Sleeping all the way to Shanghai


Wednesday 10th January 2007

Got a really good night’s sleep – the best since we’ve been away – a good ten hours. Which surprised us because Xi’an station was even more chaotic than Beijing, the train was older and packed, but we were ok in our ‘buy out’ four berth cabin. We saw lots of people from the seats (those without berths) trying to upgrade, but warnings we’d had that the train guards (and there are loads and loads of them) might take bribes to give them our two spare beds, proved unfounded.
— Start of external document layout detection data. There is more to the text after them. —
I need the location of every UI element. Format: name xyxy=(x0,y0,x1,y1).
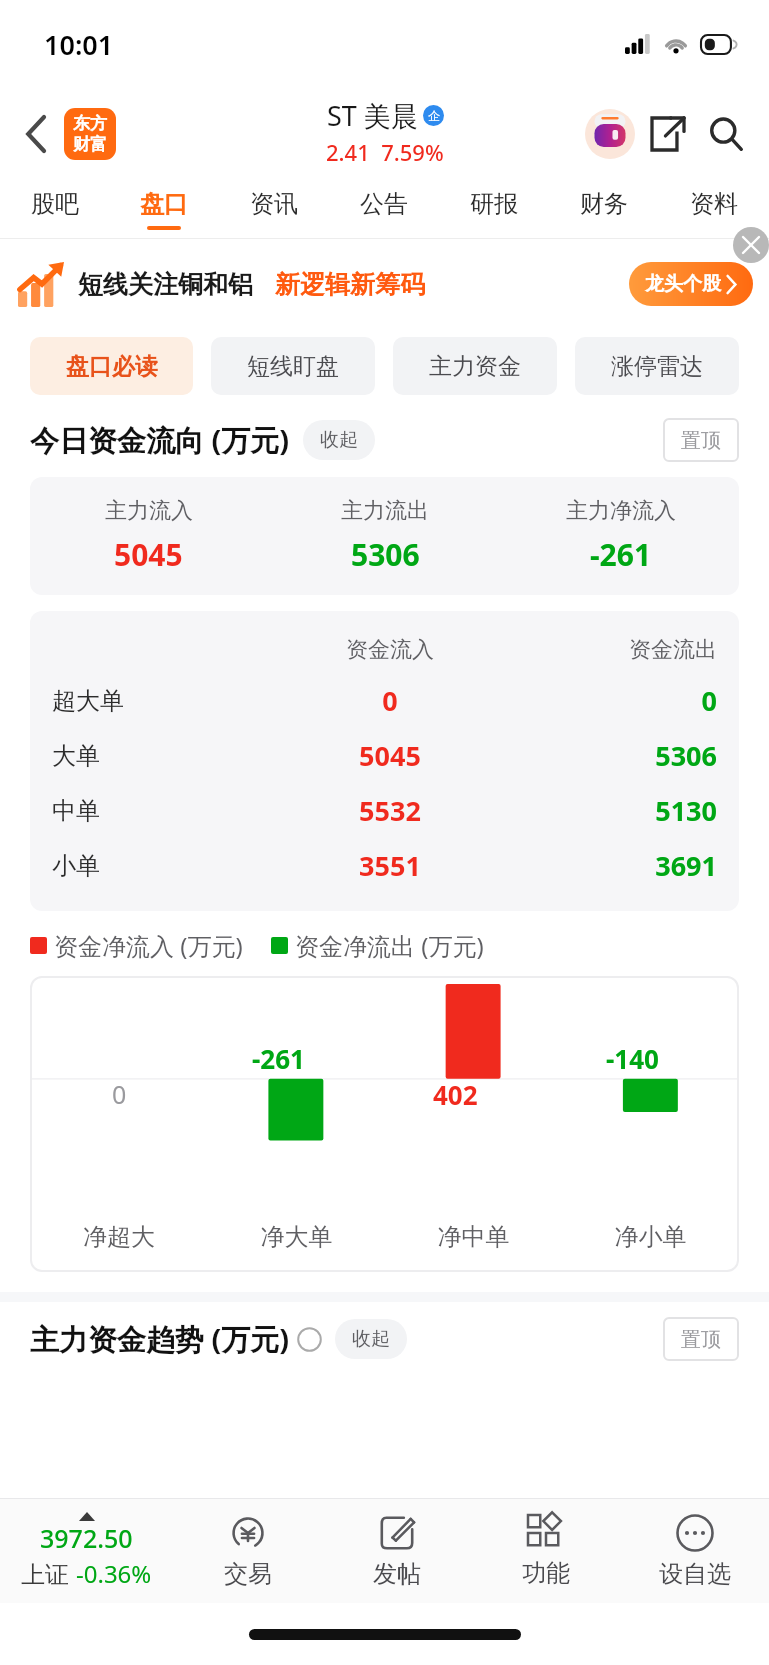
staticText: 大单 xyxy=(52,741,281,771)
staticText: 置顶 xyxy=(681,1327,721,1352)
staticText: 设自选 xyxy=(659,1559,731,1589)
staticText: 净小单 xyxy=(562,1222,739,1252)
staticText: 发帖 xyxy=(373,1559,421,1589)
staticText: 主力资金 xyxy=(429,352,521,381)
staticText: 净中单 xyxy=(385,1222,562,1252)
staticText: -261 xyxy=(590,534,652,575)
staticText: 3551 xyxy=(281,847,499,884)
staticText: 10:01 xyxy=(44,26,114,63)
button[interactable]: 资料 xyxy=(659,180,769,238)
staticText: 主力流出 xyxy=(341,497,429,525)
staticText: -140 xyxy=(606,1041,659,1076)
staticText: 短线关注铜和铝 xyxy=(78,269,253,300)
staticText: 主力净流入 xyxy=(566,497,676,525)
staticText: 资讯 xyxy=(250,189,298,219)
staticText: 资金流出 xyxy=(499,636,717,664)
button[interactable]: 置顶 xyxy=(663,1317,739,1361)
button[interactable]: Share xyxy=(639,105,697,163)
staticText: 5532 xyxy=(281,792,499,829)
staticText: 0 xyxy=(281,682,499,719)
staticText: 资料 xyxy=(690,189,738,219)
button[interactable]: AI assistant xyxy=(581,105,639,163)
staticText: 涨停雷达 xyxy=(611,352,703,381)
button[interactable]: 涨停雷达 xyxy=(575,337,739,395)
staticText: 主力流入 xyxy=(105,497,193,525)
staticText: 5130 xyxy=(499,792,717,829)
staticText: 5306 xyxy=(499,737,717,774)
staticText: 功能 xyxy=(522,1558,570,1588)
staticText: 企 xyxy=(428,108,440,123)
button[interactable]: 功能 xyxy=(471,1499,620,1603)
staticText: -261 xyxy=(252,1041,305,1076)
button[interactable]: 盘口必读 xyxy=(30,337,193,395)
staticText: 资金净流出 (万元) xyxy=(295,929,484,962)
staticText: 资金流入 xyxy=(281,636,499,664)
staticText: 收起 xyxy=(320,428,358,452)
staticText: 0 xyxy=(499,682,717,719)
staticText: 龙头个股 xyxy=(645,272,721,296)
button[interactable]: 盘口 xyxy=(109,180,219,238)
staticText: 小单 xyxy=(52,851,281,881)
staticText: 公告 xyxy=(360,189,408,219)
staticText: 主力资金趋势 (万元) xyxy=(30,1319,290,1359)
button[interactable]: 公告 xyxy=(329,180,439,238)
staticText: 股吧 xyxy=(31,189,79,219)
staticText: 盘口 xyxy=(140,189,188,219)
button[interactable]: 收起 xyxy=(303,420,375,460)
button[interactable]: 3972.50 xyxy=(0,1499,173,1603)
button[interactable]: 短线关注铜和铝 xyxy=(18,239,753,329)
staticText: 5045 xyxy=(114,534,183,575)
staticText: 3972.50 xyxy=(40,1521,133,1555)
button[interactable]: 短线盯盘 xyxy=(211,337,375,395)
staticText: 超大单 xyxy=(52,686,281,716)
staticText: 收起 xyxy=(352,1327,390,1351)
staticText: 研报 xyxy=(470,189,518,219)
staticText: 5045 xyxy=(281,737,499,774)
staticText: 2.41 7.59% xyxy=(326,137,444,167)
button[interactable]: 主力资金 xyxy=(393,337,557,395)
staticText: 东方 xyxy=(73,113,107,134)
button[interactable]: 设自选 xyxy=(620,1499,769,1603)
staticText: 5306 xyxy=(351,534,420,575)
button[interactable]: 发帖 xyxy=(322,1499,471,1603)
staticText: 交易 xyxy=(224,1559,272,1589)
staticText: 财富 xyxy=(73,134,107,155)
staticText: 财务 xyxy=(580,189,628,219)
button[interactable]: 龙头个股 xyxy=(629,262,753,306)
staticText: 盘口必读 xyxy=(66,352,158,381)
button[interactable]: 收起 xyxy=(335,1319,407,1359)
button[interactable]: Close ad xyxy=(733,227,769,263)
staticText: -0.36% xyxy=(76,1557,152,1590)
staticText: 置顶 xyxy=(681,428,721,453)
staticText: 短线盯盘 xyxy=(247,352,339,381)
staticText: ST 美晨 xyxy=(327,97,418,134)
staticText: 新逻辑新筹码 xyxy=(275,269,425,300)
button[interactable]: 财务 xyxy=(549,180,659,238)
button[interactable]: 资讯 xyxy=(219,180,329,238)
button[interactable]: 研报 xyxy=(439,180,549,238)
staticText: 净大单 xyxy=(208,1222,385,1252)
button[interactable]: East Money xyxy=(64,108,116,160)
staticText: 净超大 xyxy=(30,1222,208,1252)
button[interactable]: 股吧 xyxy=(0,180,109,238)
staticText: 上证 xyxy=(21,1557,76,1590)
button[interactable]: 置顶 xyxy=(663,418,739,462)
staticText: 今日资金流向 (万元) xyxy=(30,420,290,460)
button[interactable]: Search xyxy=(697,105,755,163)
staticText: 中单 xyxy=(52,796,281,826)
button[interactable]: 交易 xyxy=(173,1499,322,1603)
staticText: 0 xyxy=(112,1077,127,1111)
button[interactable]: Back xyxy=(10,107,64,161)
staticText: 资金净流入 (万元) xyxy=(54,929,243,962)
staticText: 402 xyxy=(433,1077,478,1112)
staticText: 3691 xyxy=(499,847,717,884)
Arrived in Shanghai at around 10.30 am having boarded the train at 6pm last night! Staying at the Astor House Hotel, on Val and Rin’s recommendation – and it was a really good recommendation. The room is good with an amazing view right along the Bund – so location great. We had a relaxing day, long hot shower to get rid of the train dirt, and a walk along the Bund and the Nanjing Road – the main shopping street. Shanghai and Beijing don’t seem like they’re in the same country. Beijing was historic, and beautiful, clean and lovely. Shanghai is a huge, clean modern city of skyscrapers, all beautifully lit up at night. Much more like I imagine Hong Kong or Singapore to be and not at all as you would imagine a major city in a communist country. Sid’s reading The History of Tractors in Ukranian and it quotes Lenin as saying ‘Communism is socialism with electricity’. Sid says Shanghai is a good example of Neon-Communism.


One side of the river, the Bund, has all the historic buildings and the hotel we are in was formerly known as Richard’s hotel and dates from 1846 – from British Colonial times. It was the first major international hotel in China and feels full of history – Albert Einstein, Charlie Chaplin and Bertrand Russell all stayed here.
A couple of things seem to be the same in each of the three cities we have visited: there are few westerners anywhere; no-one understands much English and we have to find the few who do to write down our destinations in Chinese for us for the taxi drivers to understand; the art students ‘practising their English’ is a national scam and not local to any one region.

A brilliant meal tonight in a restaurant called 1221, a recommendation from the Lonely Planet. But all the food has been excellent and much more like the very best Chinese restaurants at home than we could ever have hoped. But at a fraction of the price. I’m going to post this tonight as I won’t connect to the internet again until Vietnam.